What you have to do ▸ The entries below are to be given back exactly, with images excluded.

Given information ▸
════════

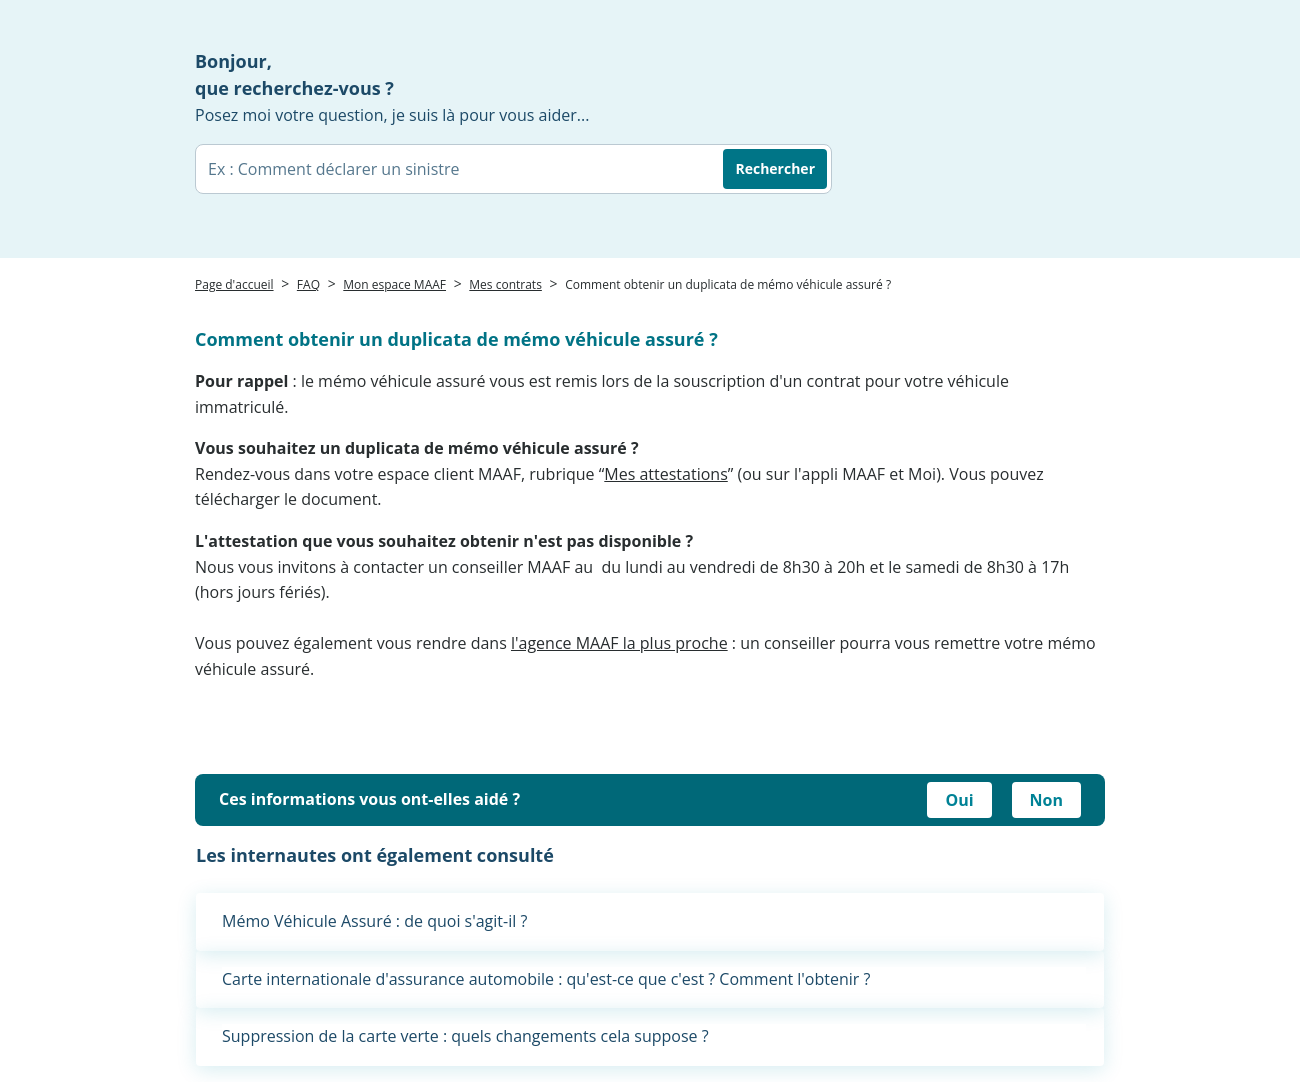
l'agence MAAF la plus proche (619, 643)
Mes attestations (665, 474)
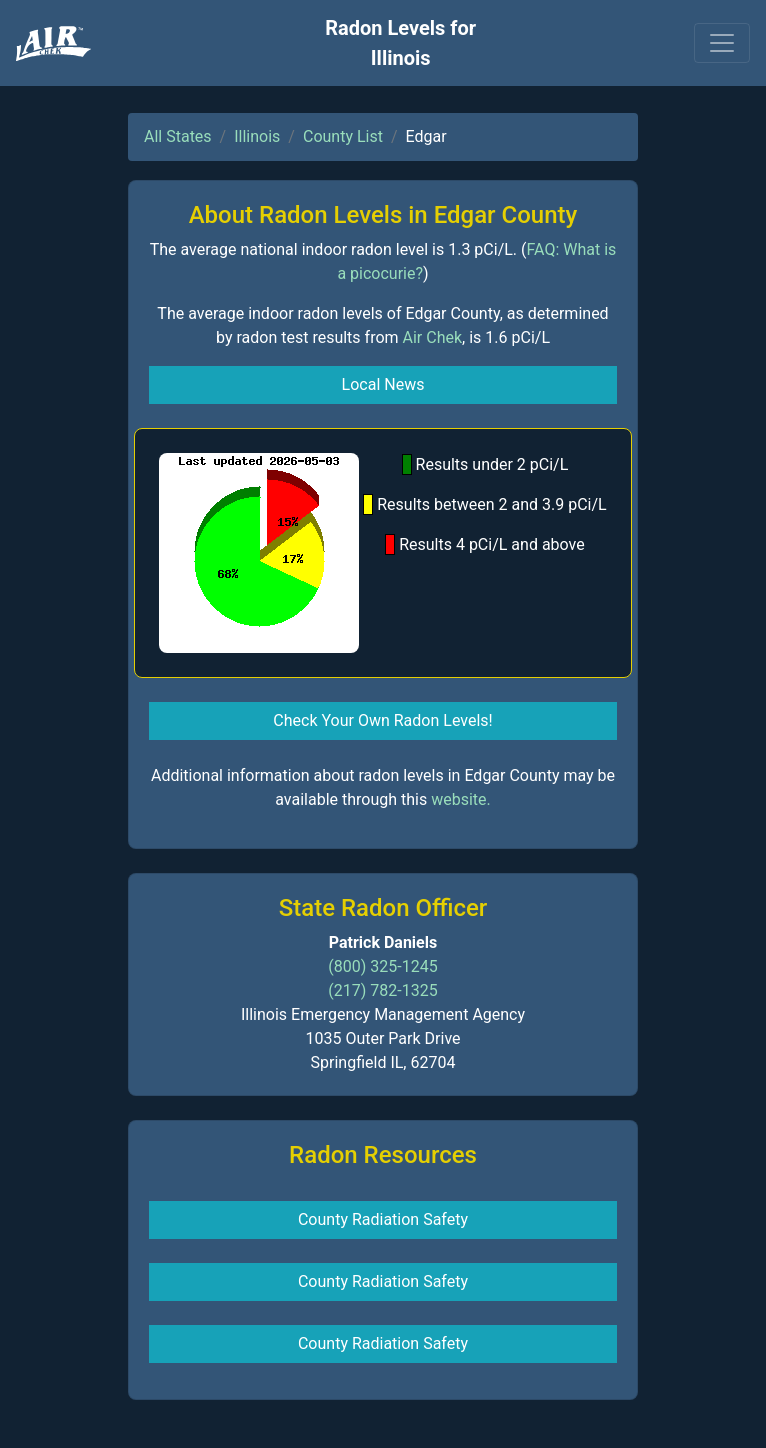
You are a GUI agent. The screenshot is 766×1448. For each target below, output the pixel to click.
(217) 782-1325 (382, 990)
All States (178, 136)
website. (461, 799)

════════

Expected answer ▸
l'agence MAAF la plus proche (619, 643)
Mes attestations (665, 474)
You are a GUI agent. The screenshot is 766×1448. For each target below, output the pixel to click.
(217) 782-1325 (382, 990)
All States (178, 136)
website. (461, 799)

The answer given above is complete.